A topsy-turvy, kaleidoscopic journey through the 1960s by Australian-born writer John Gardiner.
The title of this tome–some 398 pages of stream-of-consciousness narrative–gets at its essential energy, which is raw, sinuous and colorful. Ostensibly, Gardiner follows a motley crew of characters through the chaos of the late ’60s, from the student free-speech movement to the anti-war protests, to the drugs, booze and colorful rock music that lent the decade its lush sonic backdrop. But this is not a history book or a memoir. In fact, it owes little to any traditional form of storytelling. Instead, the reader is dropped headfirst into a stew of sensory experiences, divided roughly by year into sections: 1968, 1969 and finally 1970, when the whole wild decade finally bowed its shaggy head. The language resembles, in some ways, the musical speak-sing of the Beats.
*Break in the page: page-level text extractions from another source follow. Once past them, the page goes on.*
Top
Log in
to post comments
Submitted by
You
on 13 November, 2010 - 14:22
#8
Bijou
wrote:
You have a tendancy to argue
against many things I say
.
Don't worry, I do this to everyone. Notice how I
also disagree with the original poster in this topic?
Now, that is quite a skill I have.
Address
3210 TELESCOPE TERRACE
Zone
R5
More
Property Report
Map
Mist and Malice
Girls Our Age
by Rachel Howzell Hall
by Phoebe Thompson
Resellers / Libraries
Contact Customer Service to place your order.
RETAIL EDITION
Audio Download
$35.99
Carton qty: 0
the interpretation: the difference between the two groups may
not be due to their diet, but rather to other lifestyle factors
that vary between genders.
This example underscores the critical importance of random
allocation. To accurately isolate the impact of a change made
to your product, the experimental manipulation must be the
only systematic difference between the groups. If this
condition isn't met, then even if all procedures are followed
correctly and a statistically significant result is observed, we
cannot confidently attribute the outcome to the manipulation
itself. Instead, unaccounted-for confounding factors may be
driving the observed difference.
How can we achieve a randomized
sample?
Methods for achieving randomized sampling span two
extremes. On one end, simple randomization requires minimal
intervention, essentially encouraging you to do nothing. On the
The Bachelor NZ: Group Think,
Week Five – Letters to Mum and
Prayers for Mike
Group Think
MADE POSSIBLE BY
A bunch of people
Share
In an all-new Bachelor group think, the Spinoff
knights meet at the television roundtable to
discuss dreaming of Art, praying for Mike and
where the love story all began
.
The characters, with wonderfully theatrical names like Bridget Lovegrove and Christopher Featherstone, are always pushing at the edges of the world. They observe and interact at a rapidfire pace, describing sunsets, geometry and obscure religious theory with equal aplomb. For good measure, the author tosses in some plot pieces from “Paradise Lost” by John Milton and explores the minutiae of quantum physics, all while watching his set pieces swell and ebb under the force of his heavy academic language. The problem with WHAAM! is that there’s very little plot. Featherstone, for instance, drifts in and out of the chapters without much motivation. Readers never understand what he wants, where he came from or where exactly he’ll end up. Instead, a shapeless poeticism takes over, absorbing the characters and the book’s direction. Yet this shapelessness makes Gardiner’s book what it is–like the decade the author evokes, WHAAM! is endlessly colorful and wonderfully strange.
Students of yesteryear counterculture may claim this as their new favorite book.